Einstein and the media
Experts should step out of their ivory towers to get involved more actively in the social debate. So it is about time for many more scientists to become ‘scientivists’. Scientivists are people that are engaged in scientific research, but also try to promote, impede, or direct societal change. Scientivism can take a wide range of forms, from writing letters to newspapers or politicians, to economic activism, such as boycotts, etc. Scientivists should also take responsibility to transform their universities.
It is also good to realize that there are different species of scientivists. In a first form, the scientivist acts as a public intellectual and his or her scientific work and social involvement are largely separate from each other. Albert Einstein’s commitment to world peace and civil rights provides a good example. None of those things have much to do with physics. However, Einstein felt that he (like any citizen) had a role to play in the moral and social debates of his time. As a well-known scientist, he also easily found his way to the media.

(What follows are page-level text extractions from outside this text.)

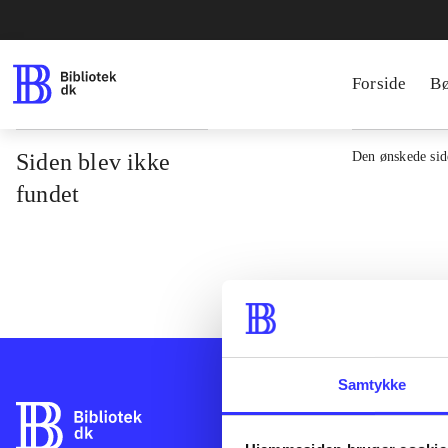
Forside
B
Siden blev ikke
Den ønskede side
fundet
Samtykke
Bibliotek.dk er 
bibliotekers mat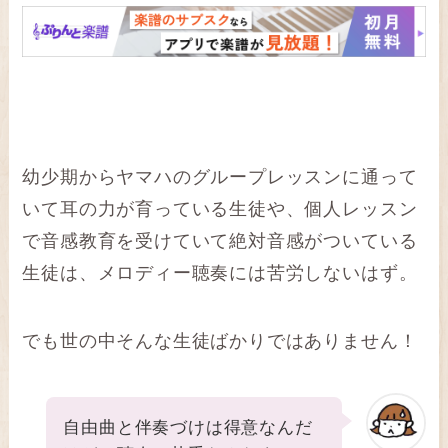
幼少期からヤマハのグループレッスンに通って
いて耳の力が育っている生徒や、個人レッスン
で音感教育を受けていて絶対音感がついている
生徒は、メロディー聴奏には苦労しないはず。
でも世の中そんな生徒ばかりではありません！
自由曲と伴奏づけは得意なんだ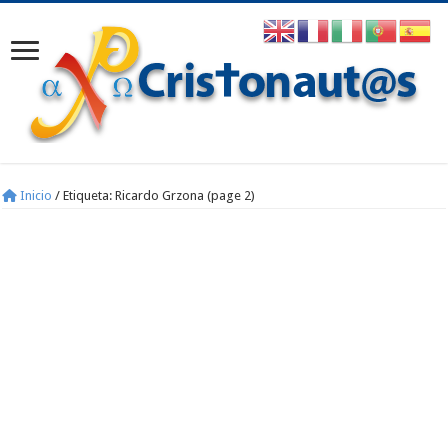
Inicio
/
Etiqueta:
Ricardo Grzona
(page 2)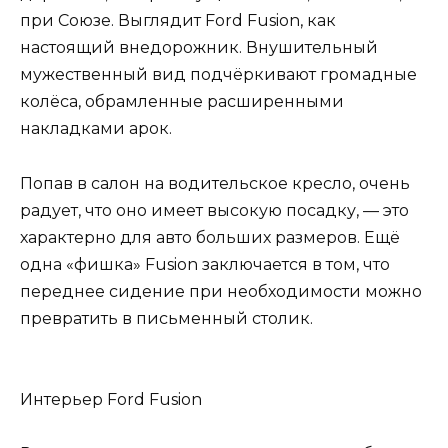
при Союзе. Выглядит Ford Fusion, как
настоящий внедорожник. Внушительный
мужественный вид подчёркивают громадные
колёса, обрамленные расширенными
накладками арок.
Попав в салон на водительское кресло, очень
радует, что оно имеет высокую посадку, — это
характерно для авто больших размеров. Ещё
одна «фишка» Fusion заключается в том, что
переднее сидение при необходимости можно
превратить в письменный столик.
Интерьер Ford Fusion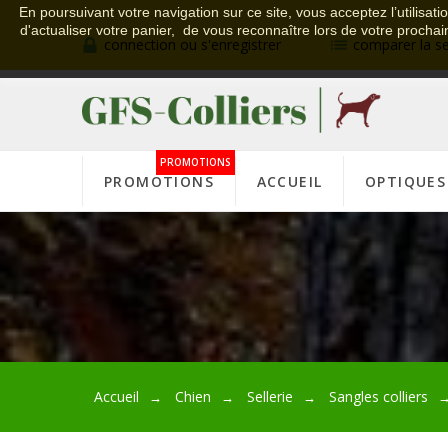
En poursuivant votre navigation sur ce site, vous acceptez l’utilisati
d'actualiser votre panier, de vous reconnaître lors de votre prochai
connection ou s'enregistrer
comparer la s
PROMOTIONS
PROMOTIONS
ACCUEIL
OPTIQUES
Accueil
Chien
Sellerie
Sangles colliers
→
→
→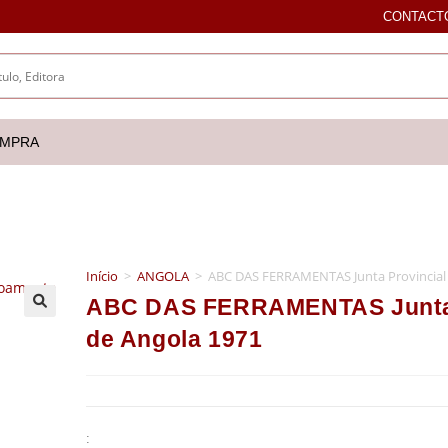
CONTACT
OMPRA
Início
>
ANGOLA
>
ABC DAS FERRAMENTAS Junta Provincial
ABC DAS FERRAMENTAS Junta 
🔍
de Angola 1971
: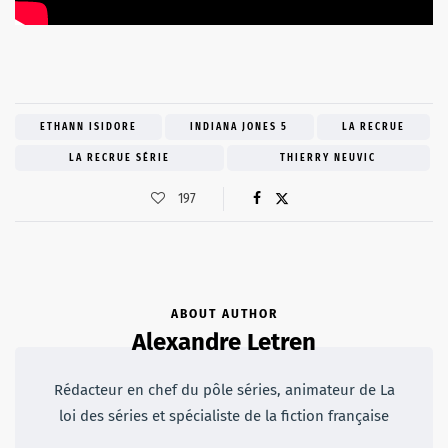
ETHANN ISIDORE
INDIANA JONES 5
LA RECRUE
LA RECRUE SÉRIE
THIERRY NEUVIC
197
ABOUT AUTHOR
Alexandre Letren
Rédacteur en chef du pôle séries, animateur de La
loi des séries et spécialiste de la fiction française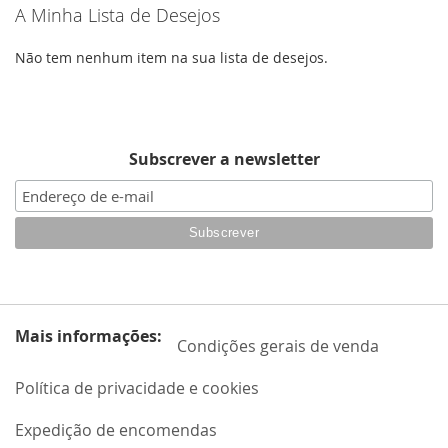
A Minha Lista de Desejos
DE
DESEJOS
Não tem nenhum item na sua lista de desejos.
Subscrever a newsletter
Mais informações:
Condições gerais de venda
Política de privacidade e cookies
Expedição de encomendas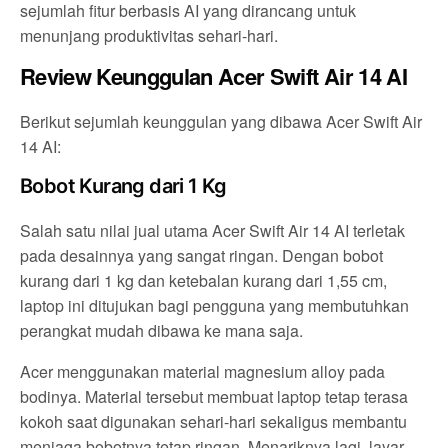
sejumlah fitur berbasis AI yang dirancang untuk
menunjang produktivitas sehari-hari.
Review Keunggulan Acer Swift Air 14 AI
Berikut sejumlah keunggulan yang dibawa Acer Swift Air
14 AI:
Bobot Kurang dari 1 Kg
Salah satu nilai jual utama Acer Swift Air 14 AI terletak
pada desainnya yang sangat ringan. Dengan bobot
kurang dari 1 kg dan ketebalan kurang dari 1,55 cm,
laptop ini ditujukan bagi pengguna yang membutuhkan
perangkat mudah dibawa ke mana saja.
Acer menggunakan material magnesium alloy pada
bodinya. Material tersebut membuat laptop tetap terasa
kokoh saat digunakan sehari-hari sekaligus membantu
menjaga bobotnya tetap ringan. Menariknya lagi, layar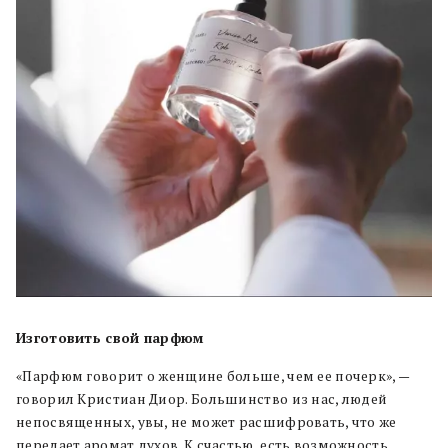
Изготовить свой парфюм
«Парфюм говорит о женщине больше, чем ее почерк», —
говорил Кристиан Диор. Большинство из нас, людей
непосвященных, увы, не может расшифровать, что же
передает аромат духов. К счастью, есть возможность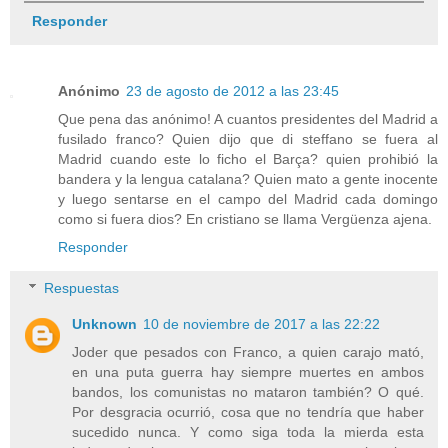
Responder
Anónimo
23 de agosto de 2012 a las 23:45
Que pena das anónimo! A cuantos presidentes del Madrid a
fusilado franco? Quien dijo que di steffano se fuera al
Madrid cuando este lo ficho el Barça? quien prohibió la
bandera y la lengua catalana? Quien mato a gente inocente
y luego sentarse en el campo del Madrid cada domingo
como si fuera dios? En cristiano se llama Vergüenza ajena.
Responder
Respuestas
Unknown
10 de noviembre de 2017 a las 22:22
Joder que pesados con Franco, a quien carajo mató,
en una puta guerra hay siempre muertes en ambos
bandos, los comunistas no mataron también? O qué.
Por desgracia ocurrió, cosa que no tendría que haber
sucedido nunca. Y como siga toda la mierda esta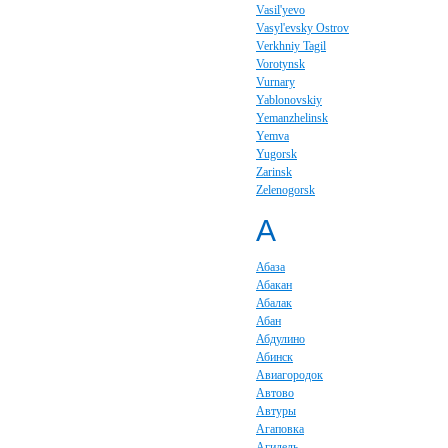
Vasil'yevo
Vasyl'evsky Ostrov
Verkhniy Tagil
Vorotynsk
Vurnary
Yablonovskiy
Yemanzhelinsk
Yemva
Yugorsk
Zarinsk
Zelenogorsk
А
Абаза
Абакан
Абалак
Абан
Абдулино
Абинск
Авиагородок
Автово
Автуры
Агаповка
Агидель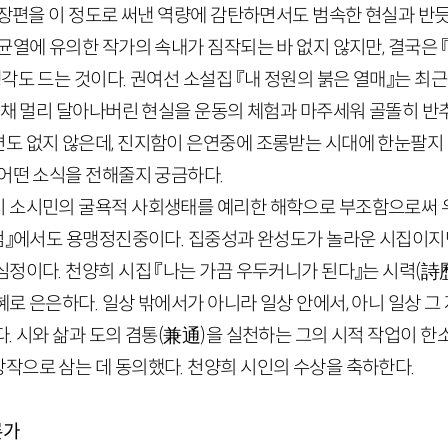
 장편을 이 정도로 써낸 역량에 감탄하면서도 범속한 현실과 반
균열에 유의한 작가의 속내가 짐작되는 바 없지 않지만, 결국은
각도 드는 것이다. 권여선 소설집 『내 정원의 붉은 열매』는 최
린 채 멀리 달아나버린 현실을 운동의 체험과 마주세워 골똘히 반
도 없지 않은데, 진지함이 은연중에 조롱받는 시대에 한눈팔지 
 어떤 소식을 전해줄지 궁금하다.
 소시민의 굴욕적 사회생태를 예리한 해학으로 부조함으로써 
『껌』에서도 용맹정진중이다. 집중성과 완성도가 놀라운 시집이지
정이다. 천양희 시집 『나는 가끔 우두커니가 된다』는 시력
(詩
로 은은하다. 일상 밖에서가 아니라 일상 안에서, 아니 일상 그
. 시와 삶과 도의 겸통
(兼通)
을 실천하는 그의 시적 작업이 
작으로 삼는 데 동의했다. 천양희 시인의 수상을 축하한다.
론가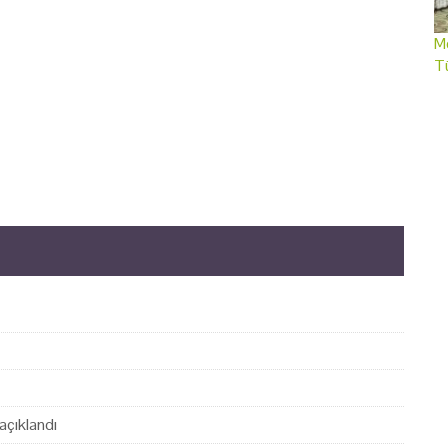
Me
T
açıklandı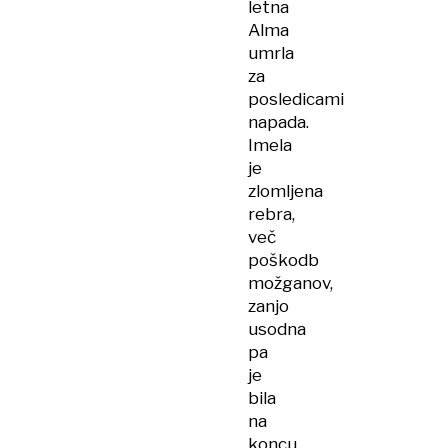
letna
Alma
umrla
za
posledicami
napada.
Imela
je
zlomljena
rebra,
več
poškodb
možganov,
zanjo
usodna
pa
je
bila
na
koncu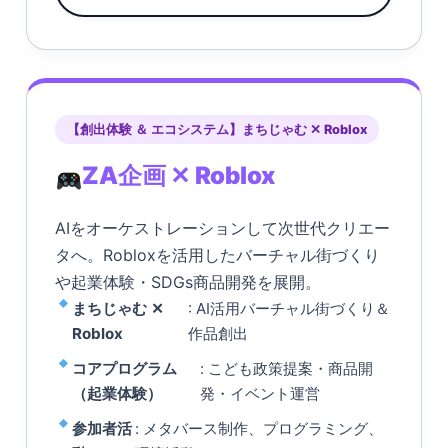
【創出体験 ＆ エコシステム】まちじゃむ ✕ Roblox
ZA企画 ✕ Roblox
AIをオーケストレーションして次世代クリエー
タへ。Robloxを活用したバーチャル街づくり
や起業体験・SDGs商品開発を展開。
まちじゃむ ✕
: AI活用バーチャル街づくり＆
Roblox
作品創出
コアプログラム
: こども政策提案・商品開
（起業体験）
発・イベント運営
参加者活
: メタバース制作、プログラミング、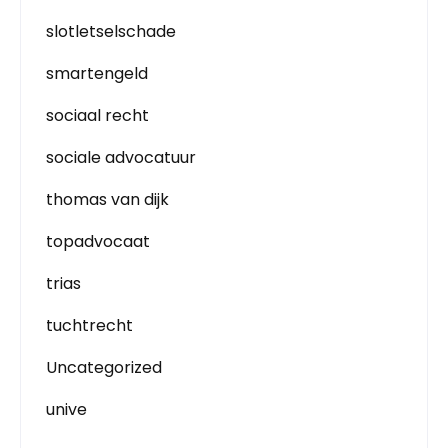
slotletselschade
smartengeld
sociaal recht
sociale advocatuur
thomas van dijk
topadvocaat
trias
tuchtrecht
Uncategorized
unive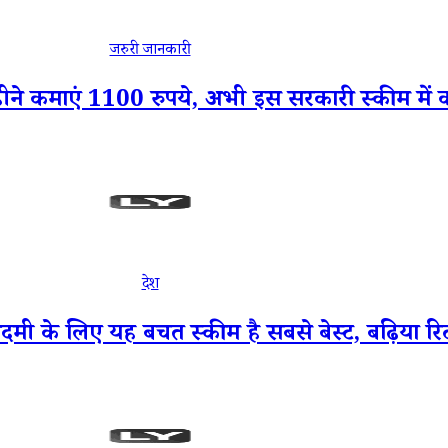
जरुरी जानकारी
माएं 1100 रुपये, अभी इस सरकारी स्कीम में करें
देश
लिए यह बचत स्कीम है सबसे बेस्ट, बढ़िया रिटर्न 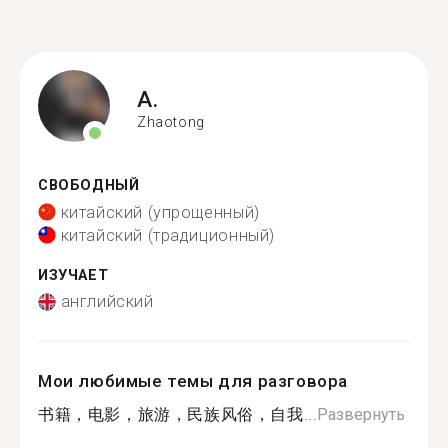
A.
Zhaotong
СВОБОДНЫЙ
китайский (упрощенный)
китайский (традиционный)
ИЗУЧАЕТ
английский
Мои любимые темы для разговора
书籍，电影，旅游，民族风俗，自我...
Развернуть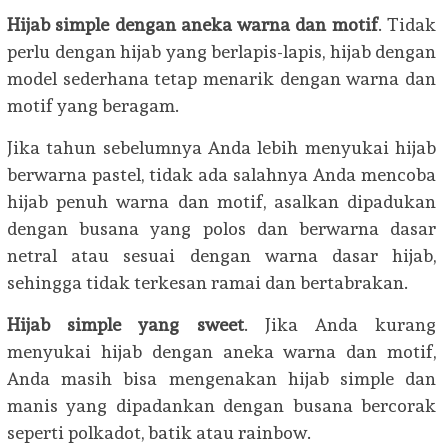
Hijab simple dengan aneka warna dan motif
. Tidak
perlu dengan hijab yang berlapis-lapis, hijab dengan
model sederhana tetap menarik dengan warna dan
motif yang beragam.
Jika tahun sebelumnya Anda lebih menyukai hijab
berwarna pastel, tidak ada salahnya Anda mencoba
hijab penuh warna dan motif, asalkan dipadukan
dengan busana yang polos dan berwarna dasar
netral atau sesuai dengan warna dasar hijab,
sehingga tidak terkesan ramai dan bertabrakan.
Hijab simple yang sweet
. Jika Anda kurang
menyukai hijab dengan aneka warna dan motif,
Anda masih bisa mengenakan hijab simple dan
manis yang dipadankan dengan busana bercorak
seperti polkadot, batik atau rainbow.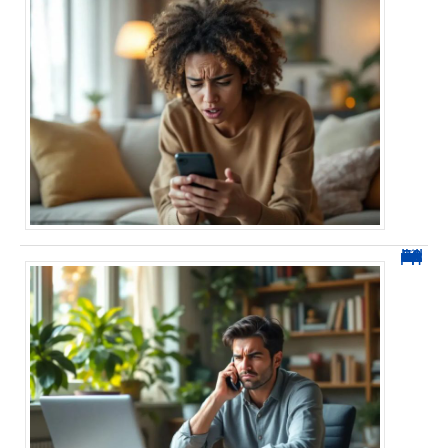
0270 spam : reconnaître ces appels et les bloquer sans erreur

In other cases, scientific research is the direct starting point of activism. Rachel Carson’s fight against DDT provides a good illustration of such science-driven activism. As a biologist with the U.S. Fish and Wildlife Service, Carson had access to data that demonstrated the harmful effects of DDT on animals and humans. She then started an active campaign with her well-known book Silent Spring.
Jane Goodall is another scientivist in this category. Goodall is best known for her study of chimpanzees. She found that it is not only human beings who have personality, but that chimpanzees are capable of rational thought and emotions as well. She also saw behaviors such as hugs and kisses in the chimpanzees she observed. Later on, she became a global leader in the effort to protect chimpanzees and their habitats.
In a third mixture of science and social involvement, the ideals do not arise from scientific work but precede it. A good example here is conservation biology as propagated by Edward Wilson. This field of science assumes that the protection of species is a good thing, and calls on science to organize that protection in an efficient way. This also shows that science is not always neural or objective. Conservation biology is not neutral, but it can provide objective criteria for efficient protection.
Einstein could appeal to a critical sense, great reading, and moral awareness – but none of these are, of course, exclusive qualities of the scientist. By the end of the day, we are all – like Greta – concerned people who see that our current path is not sustainable. We also know – like Greta – that there are good alternative futures and we are willing to fight for it – in any way we can. You do not need to be a Greta to make a difference. Greta has shown that everybody can make a difference.